The primary source files are revitpy/performance/optimizer.py and revitpy/performance/benchmarks.py.

Performance Targets

Default performance targets are defined in BenchmarkConfiguration.performance_targets (in benchmarks.py):

Metric Target Unit
startup_time_ms 1,000 milliseconds
api_latency_simple_ms 1 milliseconds
api_latency_complex_ms 100 milliseconds
memory_idle_mb 50 megabytes
memory_peak_mb 500 megabytes
cache_hit_ratio 0.85 ratio (0–1)
throughput_ops_per_sec 10,000 operations/second

These targets can be overridden via BenchmarkConfiguration at suite creation time and are validated automatically when the benchmark suite runs with strict_target_validation enabled.

Optimization Strategies

PerformanceOptimizer

PerformanceOptimizer (in optimizer.py) is the central optimization coordinator. It provides:

  1. Adaptive caching with intelligent eviction and size management.
  2. Object pooling for frequently created/destroyed types.
  3. Batch operation execution (both sync and async).
  4. Memory monitoring and cleanup.
  5. Automatic performance tuning based on runtime metrics.
  6. Operation profiling with cProfile and tracemalloc integration.

OptimizationConfig

Parameter Default Description
cache_max_size 10,000 Maximum cache entries
cache_max_memory_mb 100 Maximum cache memory
cache_ttl_seconds 3,600 Cache time-to-live
enable_adaptive_caching True Auto-adjust cache size
pool_max_size 1,000 Maximum pool size per type
pool_cleanup_interval_seconds 300 Pool cleanup interval
enable_object_pooling True Enable object pools
max_worker_threads cpu_count * 2 Thread pool size (capped at 32)
batch_size_default 100 Default batch size
enable_async_optimization True Enable async support
memory_monitoring_enabled True Start tracemalloc
memory_cleanup_threshold_mb 400 Trigger GC above this
gc_optimization_enabled True Tune GC thresholds
enable_profiling True Enable cProfile integration
enable_metrics_collection True Collect metrics
metrics_collection_interval_seconds 30 Metrics sampling interval
benchmark_warmup_iterations 10 Warmup runs before benchmark
benchmark_test_iterations 100 Measured benchmark iterations

Auto-Optimization

The auto_optimize() method inspects current metrics and makes adjustments:

  1. Cache size expansion: If cache_hit_ratio < 0.7 and memory usage is below 80% of memory_cleanup_threshold_mb, the cache size is doubled (up to MAX_ADAPTIVE_CACHE_SIZE = 50,000).
  2. Pool size expansion: If pool_hit_ratio < 0.8, pool sizes are doubled (up to MAX_ADAPTIVE_POOL_SIZE = 2,000).
  3. Memory cleanup: If memory usage exceeds memory_cleanup_threshold_mb, triggers optimize_memory().
  4. GC tuning: Sets garbage collector thresholds to (700, 10, 10) for more aggressive collection.

Caching Architecture

RevitPy has two independent caching layers that serve different purposes.

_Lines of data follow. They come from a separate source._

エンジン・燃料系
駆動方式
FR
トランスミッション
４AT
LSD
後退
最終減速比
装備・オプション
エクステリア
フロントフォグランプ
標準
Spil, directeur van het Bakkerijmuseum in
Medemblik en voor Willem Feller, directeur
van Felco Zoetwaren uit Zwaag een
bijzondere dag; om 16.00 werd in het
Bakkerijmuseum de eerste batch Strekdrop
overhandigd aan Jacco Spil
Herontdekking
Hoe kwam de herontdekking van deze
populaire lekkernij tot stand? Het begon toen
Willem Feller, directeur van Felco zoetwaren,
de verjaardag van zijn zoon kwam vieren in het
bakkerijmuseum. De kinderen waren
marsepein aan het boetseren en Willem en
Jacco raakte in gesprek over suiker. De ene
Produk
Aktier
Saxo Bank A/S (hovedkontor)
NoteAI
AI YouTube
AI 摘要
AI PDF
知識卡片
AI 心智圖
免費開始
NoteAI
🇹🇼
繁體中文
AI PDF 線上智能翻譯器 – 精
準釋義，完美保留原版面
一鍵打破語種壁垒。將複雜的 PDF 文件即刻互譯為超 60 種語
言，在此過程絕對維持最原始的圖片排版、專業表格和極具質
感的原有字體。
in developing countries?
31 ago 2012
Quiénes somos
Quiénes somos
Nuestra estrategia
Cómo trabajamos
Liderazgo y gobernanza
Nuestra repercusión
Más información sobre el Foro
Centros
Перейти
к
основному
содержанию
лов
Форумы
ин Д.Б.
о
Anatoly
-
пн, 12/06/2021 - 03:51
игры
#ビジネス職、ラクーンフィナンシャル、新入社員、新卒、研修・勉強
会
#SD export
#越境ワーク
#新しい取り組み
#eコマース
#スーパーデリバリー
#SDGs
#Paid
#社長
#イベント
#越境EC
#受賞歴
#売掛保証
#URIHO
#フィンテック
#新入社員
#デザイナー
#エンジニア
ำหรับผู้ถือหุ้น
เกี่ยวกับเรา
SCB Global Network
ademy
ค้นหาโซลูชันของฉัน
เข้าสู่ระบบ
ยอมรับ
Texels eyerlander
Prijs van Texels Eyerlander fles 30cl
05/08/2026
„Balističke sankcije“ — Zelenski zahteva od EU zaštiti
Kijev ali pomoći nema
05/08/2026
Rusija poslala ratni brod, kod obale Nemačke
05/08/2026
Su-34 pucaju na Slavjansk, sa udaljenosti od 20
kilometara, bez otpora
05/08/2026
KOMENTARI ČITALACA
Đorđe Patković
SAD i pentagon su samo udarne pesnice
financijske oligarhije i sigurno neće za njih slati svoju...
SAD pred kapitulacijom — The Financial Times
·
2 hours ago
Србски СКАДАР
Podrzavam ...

ORM Cache (revitpy/orm/cache.py)

Used by RevitContext, QueryBuilder, and RelationshipManager. See the Data Model document for full details.

Key characteristics:

  • Backend: MemoryCache using OrderedDict for LRU ordering.
  • Eviction policies: LRU, LFU, FIFO, TTL, SIZE_BASED.
  • Dependency tracking: Bidirectional index for cascade invalidation.
  • Thread safety: Optional RLock per backend and per CacheManager.
  • Statistics: Hit/miss/eviction/invalidation counters with RLock protection.

Configuration defaults (from CacheConfiguration):

Parameter Default
max_size 10,000
max_memory_mb 500
default_ttl_seconds 3,600
eviction_policy LRU
cleanup_interval_seconds 300

Performance Cache (revitpy/performance/optimizer.py)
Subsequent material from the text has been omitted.